Le regard retrouvé

Deux séries ressortent et constituent le cœur du livre : celle ayant comme protagoniste René Lévesque (notre photo), et celle avec Jacques Parizeau.
Photo: Jacques Nadeau Deux séries ressortent et constituent le cœur du livre : celle ayant comme protagoniste René Lévesque (notre photo), et celle avec Jacques Parizeau.

Il s’en est fallu de peu pour que le riche regard du photographe Jacques Nadeau soit à jamais perdu à cause d’un vol, nous privant de son éclairage sur des décennies d’événements qui ont façonné notre société et des moments riches d’humanité. Quelques mois après le vol de ses archives, Nadeau récidive avec Photos retrouvées, une sélection d’oeuvres qu’il a laborieusement rassemblées ici et là.
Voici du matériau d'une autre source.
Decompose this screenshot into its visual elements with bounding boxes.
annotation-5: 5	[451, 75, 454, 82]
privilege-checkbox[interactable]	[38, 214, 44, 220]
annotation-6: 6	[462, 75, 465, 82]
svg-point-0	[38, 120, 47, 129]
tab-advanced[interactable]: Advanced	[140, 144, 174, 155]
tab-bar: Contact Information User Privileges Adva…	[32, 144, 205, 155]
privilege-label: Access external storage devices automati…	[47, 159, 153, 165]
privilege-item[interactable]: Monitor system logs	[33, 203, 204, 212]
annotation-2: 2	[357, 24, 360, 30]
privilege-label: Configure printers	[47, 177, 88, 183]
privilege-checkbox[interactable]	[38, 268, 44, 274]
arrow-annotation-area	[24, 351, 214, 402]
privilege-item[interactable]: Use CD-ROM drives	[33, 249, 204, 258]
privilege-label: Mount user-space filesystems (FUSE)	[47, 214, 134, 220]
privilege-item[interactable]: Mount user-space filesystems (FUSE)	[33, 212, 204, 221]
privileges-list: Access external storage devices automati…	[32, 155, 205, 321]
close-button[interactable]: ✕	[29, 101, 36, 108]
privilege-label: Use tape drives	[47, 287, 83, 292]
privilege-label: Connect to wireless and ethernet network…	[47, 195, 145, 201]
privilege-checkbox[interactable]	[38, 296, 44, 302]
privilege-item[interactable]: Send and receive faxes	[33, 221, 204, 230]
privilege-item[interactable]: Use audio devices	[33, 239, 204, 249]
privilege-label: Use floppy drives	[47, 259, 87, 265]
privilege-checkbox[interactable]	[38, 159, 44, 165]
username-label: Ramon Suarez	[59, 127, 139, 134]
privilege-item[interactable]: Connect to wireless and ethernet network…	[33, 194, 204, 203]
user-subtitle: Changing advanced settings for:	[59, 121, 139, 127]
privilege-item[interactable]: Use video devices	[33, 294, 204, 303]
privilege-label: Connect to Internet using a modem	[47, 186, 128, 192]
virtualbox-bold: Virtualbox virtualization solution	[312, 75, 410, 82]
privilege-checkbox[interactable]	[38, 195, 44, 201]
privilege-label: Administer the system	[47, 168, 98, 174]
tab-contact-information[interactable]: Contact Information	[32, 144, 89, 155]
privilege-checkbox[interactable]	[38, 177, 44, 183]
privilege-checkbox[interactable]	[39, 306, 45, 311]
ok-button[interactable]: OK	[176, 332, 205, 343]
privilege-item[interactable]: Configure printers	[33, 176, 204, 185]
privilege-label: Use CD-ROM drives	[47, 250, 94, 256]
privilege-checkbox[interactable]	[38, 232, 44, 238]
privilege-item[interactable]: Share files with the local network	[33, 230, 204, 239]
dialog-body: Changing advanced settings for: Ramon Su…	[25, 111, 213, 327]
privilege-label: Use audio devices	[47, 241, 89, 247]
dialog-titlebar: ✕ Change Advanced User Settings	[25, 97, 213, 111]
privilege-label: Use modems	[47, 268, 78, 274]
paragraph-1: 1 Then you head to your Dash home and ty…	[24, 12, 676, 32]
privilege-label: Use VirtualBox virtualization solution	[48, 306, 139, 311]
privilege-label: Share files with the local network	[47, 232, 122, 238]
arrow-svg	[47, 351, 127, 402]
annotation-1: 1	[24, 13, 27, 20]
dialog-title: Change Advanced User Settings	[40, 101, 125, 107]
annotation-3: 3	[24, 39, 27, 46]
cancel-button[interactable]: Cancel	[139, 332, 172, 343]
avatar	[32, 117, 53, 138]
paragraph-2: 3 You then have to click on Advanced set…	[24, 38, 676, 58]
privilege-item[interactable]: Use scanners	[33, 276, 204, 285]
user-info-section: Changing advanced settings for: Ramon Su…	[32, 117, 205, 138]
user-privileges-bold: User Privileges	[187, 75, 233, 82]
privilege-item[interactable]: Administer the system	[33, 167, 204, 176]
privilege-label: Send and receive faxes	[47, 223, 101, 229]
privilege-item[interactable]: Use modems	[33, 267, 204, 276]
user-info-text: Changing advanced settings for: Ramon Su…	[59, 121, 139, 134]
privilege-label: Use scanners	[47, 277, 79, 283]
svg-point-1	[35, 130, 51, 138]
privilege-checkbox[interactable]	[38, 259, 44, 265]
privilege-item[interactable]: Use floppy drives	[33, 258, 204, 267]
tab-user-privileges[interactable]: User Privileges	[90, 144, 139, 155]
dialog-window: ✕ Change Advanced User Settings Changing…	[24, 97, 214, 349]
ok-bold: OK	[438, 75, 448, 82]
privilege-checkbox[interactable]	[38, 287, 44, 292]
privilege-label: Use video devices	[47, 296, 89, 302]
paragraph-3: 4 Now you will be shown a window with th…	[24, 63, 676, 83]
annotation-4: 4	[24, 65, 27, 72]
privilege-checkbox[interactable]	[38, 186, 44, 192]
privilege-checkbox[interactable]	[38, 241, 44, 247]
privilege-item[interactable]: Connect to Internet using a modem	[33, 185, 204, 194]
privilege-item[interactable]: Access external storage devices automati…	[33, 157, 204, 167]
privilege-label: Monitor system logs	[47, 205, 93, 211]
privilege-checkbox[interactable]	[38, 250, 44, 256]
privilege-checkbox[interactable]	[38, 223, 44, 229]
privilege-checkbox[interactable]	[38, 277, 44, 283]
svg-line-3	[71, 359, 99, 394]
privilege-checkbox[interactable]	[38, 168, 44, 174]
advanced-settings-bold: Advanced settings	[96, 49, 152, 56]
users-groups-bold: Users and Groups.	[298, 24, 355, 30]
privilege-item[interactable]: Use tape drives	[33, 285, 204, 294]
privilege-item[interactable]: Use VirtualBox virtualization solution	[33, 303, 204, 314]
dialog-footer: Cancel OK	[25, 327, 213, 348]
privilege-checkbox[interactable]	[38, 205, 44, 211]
Ses publications précédentes — qu’on pense à son travail sur le Printemps érable, mais aussi plus largement sur le Québec — traitaient d’un thème précis. Cette fois, Nadeau a tenu à montrer son regard clair, direct, franc et acéré, parfois même dur. Car plus que de la sélection de photographies prises sur le vif (fort riches au demeurant), c’est là, avant tout, que se trouve la pertinence de ces Photos trouvées : dans le regard de celui qui incarne l’oeil du Devoir depuis près de trois décennies.

Résilience

Le photojournaliste a cru nécessaire de se soumettre à un véritable exorcisme pour ne rien céder aux démons qui auraient pu l’anéantir après la « disparition » de son portfolio et de ses archives. C’est là en définitive que loge la première série de textes qui accompagne l’ouvrage. « J’ai fait ce livre pour ma survie, pour pouvoir être à nouveau qui je suis », écrit Nadeau. La reprise de possession de son travail, de son esprit, était essentielle. Mais il ajoute tout de go dédier cette publication à tous ceux qui ont un jour été dépossédés d’objets précieux. Il tenait à partager sa douloureuse expérience et du coup affirmer haut et fort sa présence comme observateur de notre société.

Une recherche ardue dans les archives de différents médias, mais aussi auprès de gens possédant des oeuvres de Nadeau, a permis de retrouver de larges pans de son travail. L’essence de décennies de prises de vues est intacte. L’esprit qui se dégage de ses photographies est toujours présent.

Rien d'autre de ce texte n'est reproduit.